Opus 40 Rebuild 2016

Repair a dry-stone wall
By Ken Follett
FEB 9, 2017
Repair a dry-stone wall

I was raised on a glacial moraine at the northernmost reaches of the Appalachians in Tompkins County, not far from Ithaca, NY. If we dug a hole we always found a rock. Sixty some years ago, my family dug a large hole to build an addition on the house, and from that my mother built an array of landscape walls. Piling one rock on another is a bone-natural activity for me. Decades of schooling got me away from that, steered off with adult advice that nobody plays with rocks.

I had to drop out hard before I found myself, and that was in playing with stones, which I continue in my roundabout way to this day. But as much as I enjoy playing with stone, I would never consider myself a humble tradesman. I am more of a hack of odd sorts, never an expert, but always on the lookout for people who really know what they are doing.

One hundred miles north of New York City in the Hudson Valley at Saugerties, NY, in Ulster County is a dry-stone art-park known as Opus 40 that comprises 6.5 acres of walkable bluestone works. Opus 40 was the career work of Harvey Fite, a sculptor and head of the art department at Bard College, who died in 1976 when he was mowing the lawn and his tractor fell on him. If you are in the least bit dry-stone-mad, then Opus 40 is a top-of-the bucket-list destination. In 2001 the site was listed with the National Register of Historic Places.

Hurricane Irene by-passed NYC in 2011 and proceeded up the Hudson to wreak havoc with widespread flooding. Opus 40 suffered from the hurricane with the collapse of a prominently large section of wall. A portion of the installation built early-on by Harvey Fite, in an area open to a visitor’s first approach, and, as the wallers this time around remarked, not quite well tied in. It is well tied in now.

Billed as a Stone Foundation Legacy Project during the summer of 2016, a group of dry-stone wallers and non-wallers from NY, PA, VT, NH, ME, CT, RI, Canada and England gathered in small work groups, a few this day, a few that day, a relay team with over two dozen people throughout the month of June, who participated to rebuild the wall.

Sean Adcock, Master Waller from Wales, headed up the hands-on workshop activity. The project manager and stonecutter was Tomas Lipps, founder of the Stone Foundation and publisher of Stonexus. On the project for the duration was Alex Banfield, a student at the American College of the Building Arts in Charleston, SC.

August 2014 began the preparations, under the guidance of Tim Smith, Opus 40 board member and supervising mason, to clear up and lift out large stones.

The base of the wall was in a hole and required a gin pole with a boom to lift stones out of the hole and back into the wall. The gin pole was a project in itself, and was from the original equipment used by Harvey Fite when he, alone, built the walls.

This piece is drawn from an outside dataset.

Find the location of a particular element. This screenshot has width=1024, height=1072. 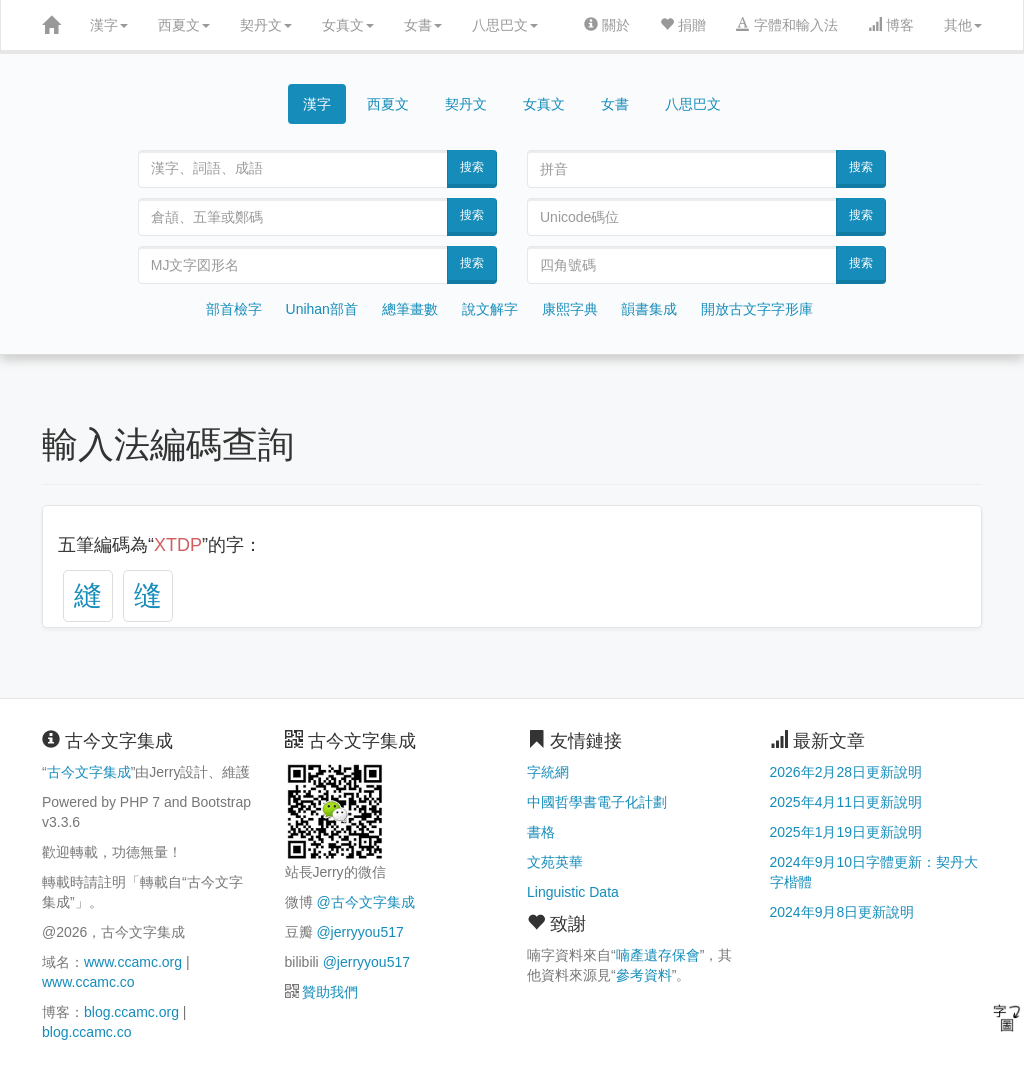 開放古文字字形庫 is located at coordinates (757, 309).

The work is almost finished.

During the rebuilding, I visited the site with my son and we gave a very small hand in support of the activity. From a playing-with-stone perspective it was tempting for me to want to jump in, but as well to hold back and let those whose careers are day-to-day stone setting have their go at the collaborative adventure.

The author Tad Richards, Fite’s stepson, a spokesman for the nonprofit, lives on the premises and looks after the ongoing conservation and promotion of the site. Opus 40, as with any cultural treasure, requires funding and in part sustains itself through hosting of weddings, concerts, and social events. During one of our visits to the rebuilding project there was a wedding; all on the crew stood silently during the vows. Because we were busy with the stones and visiting our friends, we did not visit the Quarryman’s Museum, reputed to be a collection of stone-working tools collected and used by Harvey Fite. It is always good to have a reason to return to a very cool and inspiring place.